Exercise: The listing that follows should be copied in full and exactly, with no pictures.

Data:
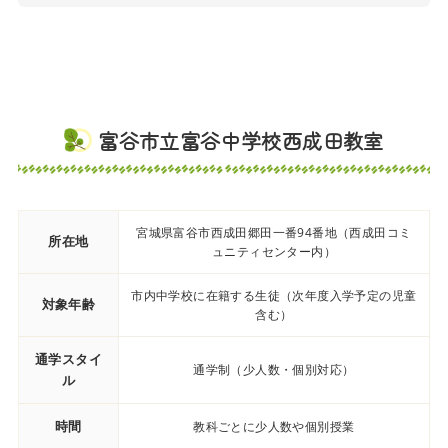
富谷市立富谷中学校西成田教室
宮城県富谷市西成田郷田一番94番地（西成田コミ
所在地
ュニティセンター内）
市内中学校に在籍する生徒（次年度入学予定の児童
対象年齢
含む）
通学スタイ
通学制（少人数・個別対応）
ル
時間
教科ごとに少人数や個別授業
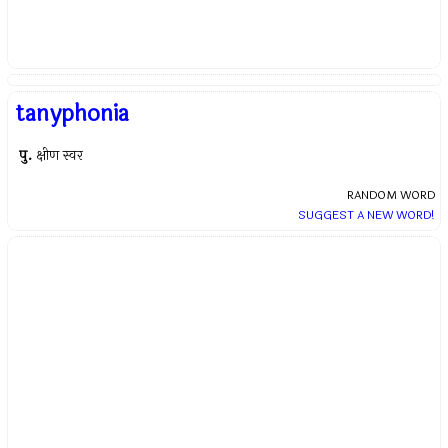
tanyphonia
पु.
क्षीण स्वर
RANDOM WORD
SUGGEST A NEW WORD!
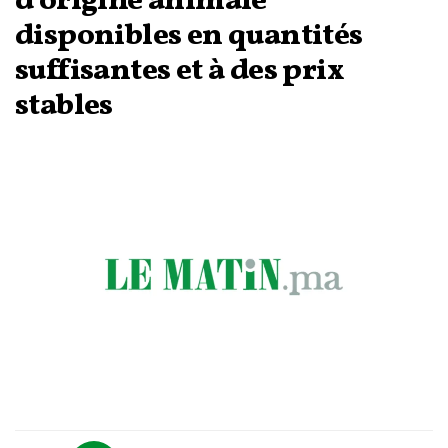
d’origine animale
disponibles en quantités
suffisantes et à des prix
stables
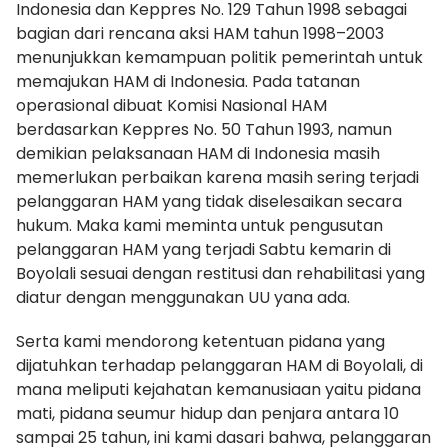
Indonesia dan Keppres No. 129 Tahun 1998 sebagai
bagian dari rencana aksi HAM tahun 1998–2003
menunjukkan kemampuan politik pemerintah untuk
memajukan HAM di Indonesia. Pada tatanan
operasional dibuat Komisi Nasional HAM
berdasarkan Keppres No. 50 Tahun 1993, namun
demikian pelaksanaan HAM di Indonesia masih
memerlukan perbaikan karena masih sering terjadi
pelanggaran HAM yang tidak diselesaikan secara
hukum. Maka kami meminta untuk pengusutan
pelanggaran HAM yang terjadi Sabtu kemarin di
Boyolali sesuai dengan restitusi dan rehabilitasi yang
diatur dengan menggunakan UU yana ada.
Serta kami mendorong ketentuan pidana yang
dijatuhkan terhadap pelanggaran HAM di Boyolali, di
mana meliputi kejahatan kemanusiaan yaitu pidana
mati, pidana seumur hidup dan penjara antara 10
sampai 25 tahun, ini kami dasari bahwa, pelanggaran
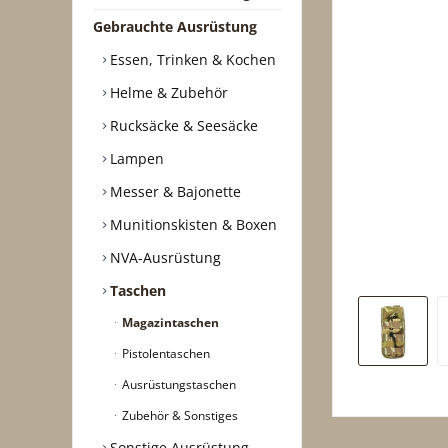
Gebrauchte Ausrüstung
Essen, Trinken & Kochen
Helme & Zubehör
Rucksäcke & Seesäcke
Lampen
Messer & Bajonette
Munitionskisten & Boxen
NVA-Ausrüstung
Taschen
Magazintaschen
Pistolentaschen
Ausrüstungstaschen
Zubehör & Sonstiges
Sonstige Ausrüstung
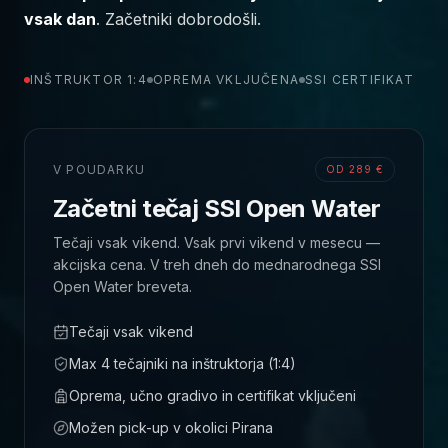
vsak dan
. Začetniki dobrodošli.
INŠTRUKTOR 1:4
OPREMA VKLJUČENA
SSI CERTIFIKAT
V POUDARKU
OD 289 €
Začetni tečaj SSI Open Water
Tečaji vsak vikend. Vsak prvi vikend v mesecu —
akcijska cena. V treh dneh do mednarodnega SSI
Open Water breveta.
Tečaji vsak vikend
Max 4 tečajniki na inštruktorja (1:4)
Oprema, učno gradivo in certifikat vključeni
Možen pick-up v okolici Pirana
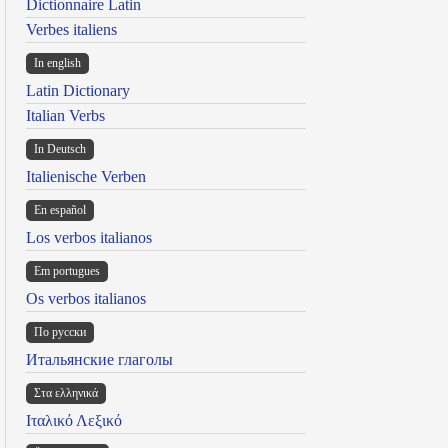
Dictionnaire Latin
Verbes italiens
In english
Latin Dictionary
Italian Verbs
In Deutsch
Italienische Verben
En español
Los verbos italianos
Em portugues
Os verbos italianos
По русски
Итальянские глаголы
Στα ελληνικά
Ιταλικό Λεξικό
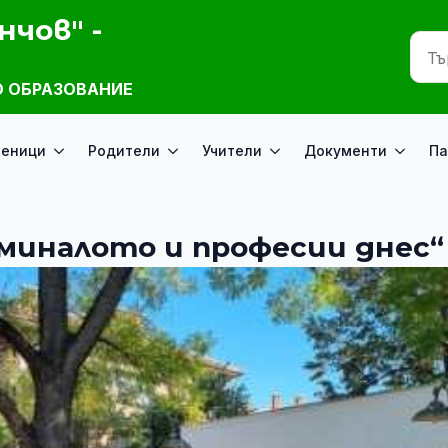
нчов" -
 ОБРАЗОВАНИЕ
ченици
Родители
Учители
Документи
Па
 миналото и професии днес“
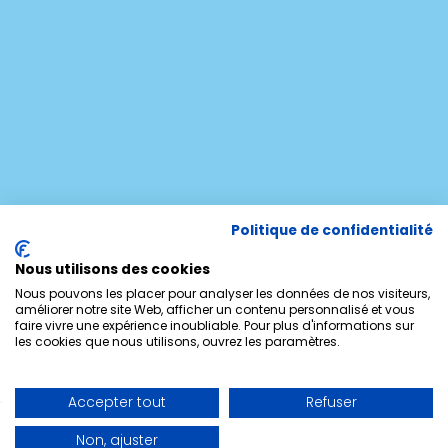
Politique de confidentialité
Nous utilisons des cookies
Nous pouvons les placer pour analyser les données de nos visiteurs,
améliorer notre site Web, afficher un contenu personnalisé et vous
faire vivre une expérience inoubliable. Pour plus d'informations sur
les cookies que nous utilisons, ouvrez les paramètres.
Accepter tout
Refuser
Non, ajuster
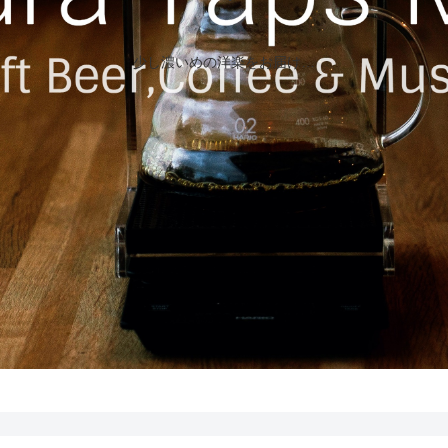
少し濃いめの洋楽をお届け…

Output of the exercise:
富谷市立富谷中学校西成田教室
宮城県富谷市西成田郷田一番94番地（西成田コミ
所在地
ュニティセンター内）
市内中学校に在籍する生徒（次年度入学予定の児童
対象年齢
含む）
通学スタイ
通学制（少人数・個別対応）
ル
時間
教科ごとに少人数や個別授業
tanyphonia
पु.
क्षीण स्वर
RANDOM WORD
SUGGEST A NEW WORD!
d’origine animale
disponibles en quantités
suffisantes et à des prix
stables
Indonesia dan Keppres No. 129 Tahun 1998 sebagai
bagian dari rencana aksi HAM tahun 1998–2003
menunjukkan kemampuan politik pemerintah untuk
memajukan HAM di Indonesia. Pada tatanan
operasional dibuat Komisi Nasional HAM
berdasarkan Keppres No. 50 Tahun 1993, namun
demikian pelaksanaan HAM di Indonesia masih
memerlukan perbaikan karena masih sering terjadi
pelanggaran HAM yang tidak diselesaikan secara
hukum. Maka kami meminta untuk pengusutan
pelanggaran HAM yang terjadi Sabtu kemarin di
Boyolali sesuai dengan restitusi dan rehabilitasi yang
diatur dengan menggunakan UU yana ada.
Serta kami mendorong ketentuan pidana yang
dijatuhkan terhadap pelanggaran HAM di Boyolali, di
mana meliputi kejahatan kemanusiaan yaitu pidana
mati, pidana seumur hidup dan penjara antara 10
sampai 25 tahun, ini kami dasari bahwa, pelanggaran
Gebrauchte Ausrüstung
Essen, Trinken & Kochen
Helme & Zubehör
Rucksäcke & Seesäcke
Lampen
Messer & Bajonette
Munitionskisten & Boxen
NVA-Ausrüstung
Taschen
Magazintaschen
Pistolentaschen
Ausrüstungstaschen
Zubehör & Sonstiges
Sonstige Ausrüstung
vsak dan
. Začetniki dobrodošli.
INŠTRUKTOR 1:4
OPREMA VKLJUČENA
SSI CERTIFIKAT
V POUDARKU
OD 289 €
Začetni tečaj SSI Open Water
Tečaji vsak vikend. Vsak prvi vikend v mesecu —
akcijska cena. V treh dneh do mednarodnega SSI
Open Water breveta.
Tečaji vsak vikend
Max 4 tečajniki na inštruktorja (1:4)
Oprema, učno gradivo in certifikat vključeni
Možen pick-up v okolici Pirana
Dictionnaire Latin
Verbes italiens
In english
Latin Dictionary
Italian Verbs
In Deutsch
Italienische Verben
En español
Los verbos italianos
Em portugues
Os verbos italianos
По русски
Итальянские глаголы
Στα ελληνικά
Ιταλικό Λεξικό
нчов" -
 ОБРАЗОВАНИЕ
ченици
Родители
Учители
Документи
Па
 миналото и професии днес“
Politique de confidentialité
Nous utilisons des cookies
Nous pouvons les placer pour analyser les données de nos visiteurs,
améliorer notre site Web, afficher un contenu personnalisé et vous
faire vivre une expérience inoubliable. Pour plus d'informations sur
les cookies que nous utilisons, ouvrez les paramètres.
Accepter tout
Refuser
Non, ajuster
少し濃いめの洋楽をお届け…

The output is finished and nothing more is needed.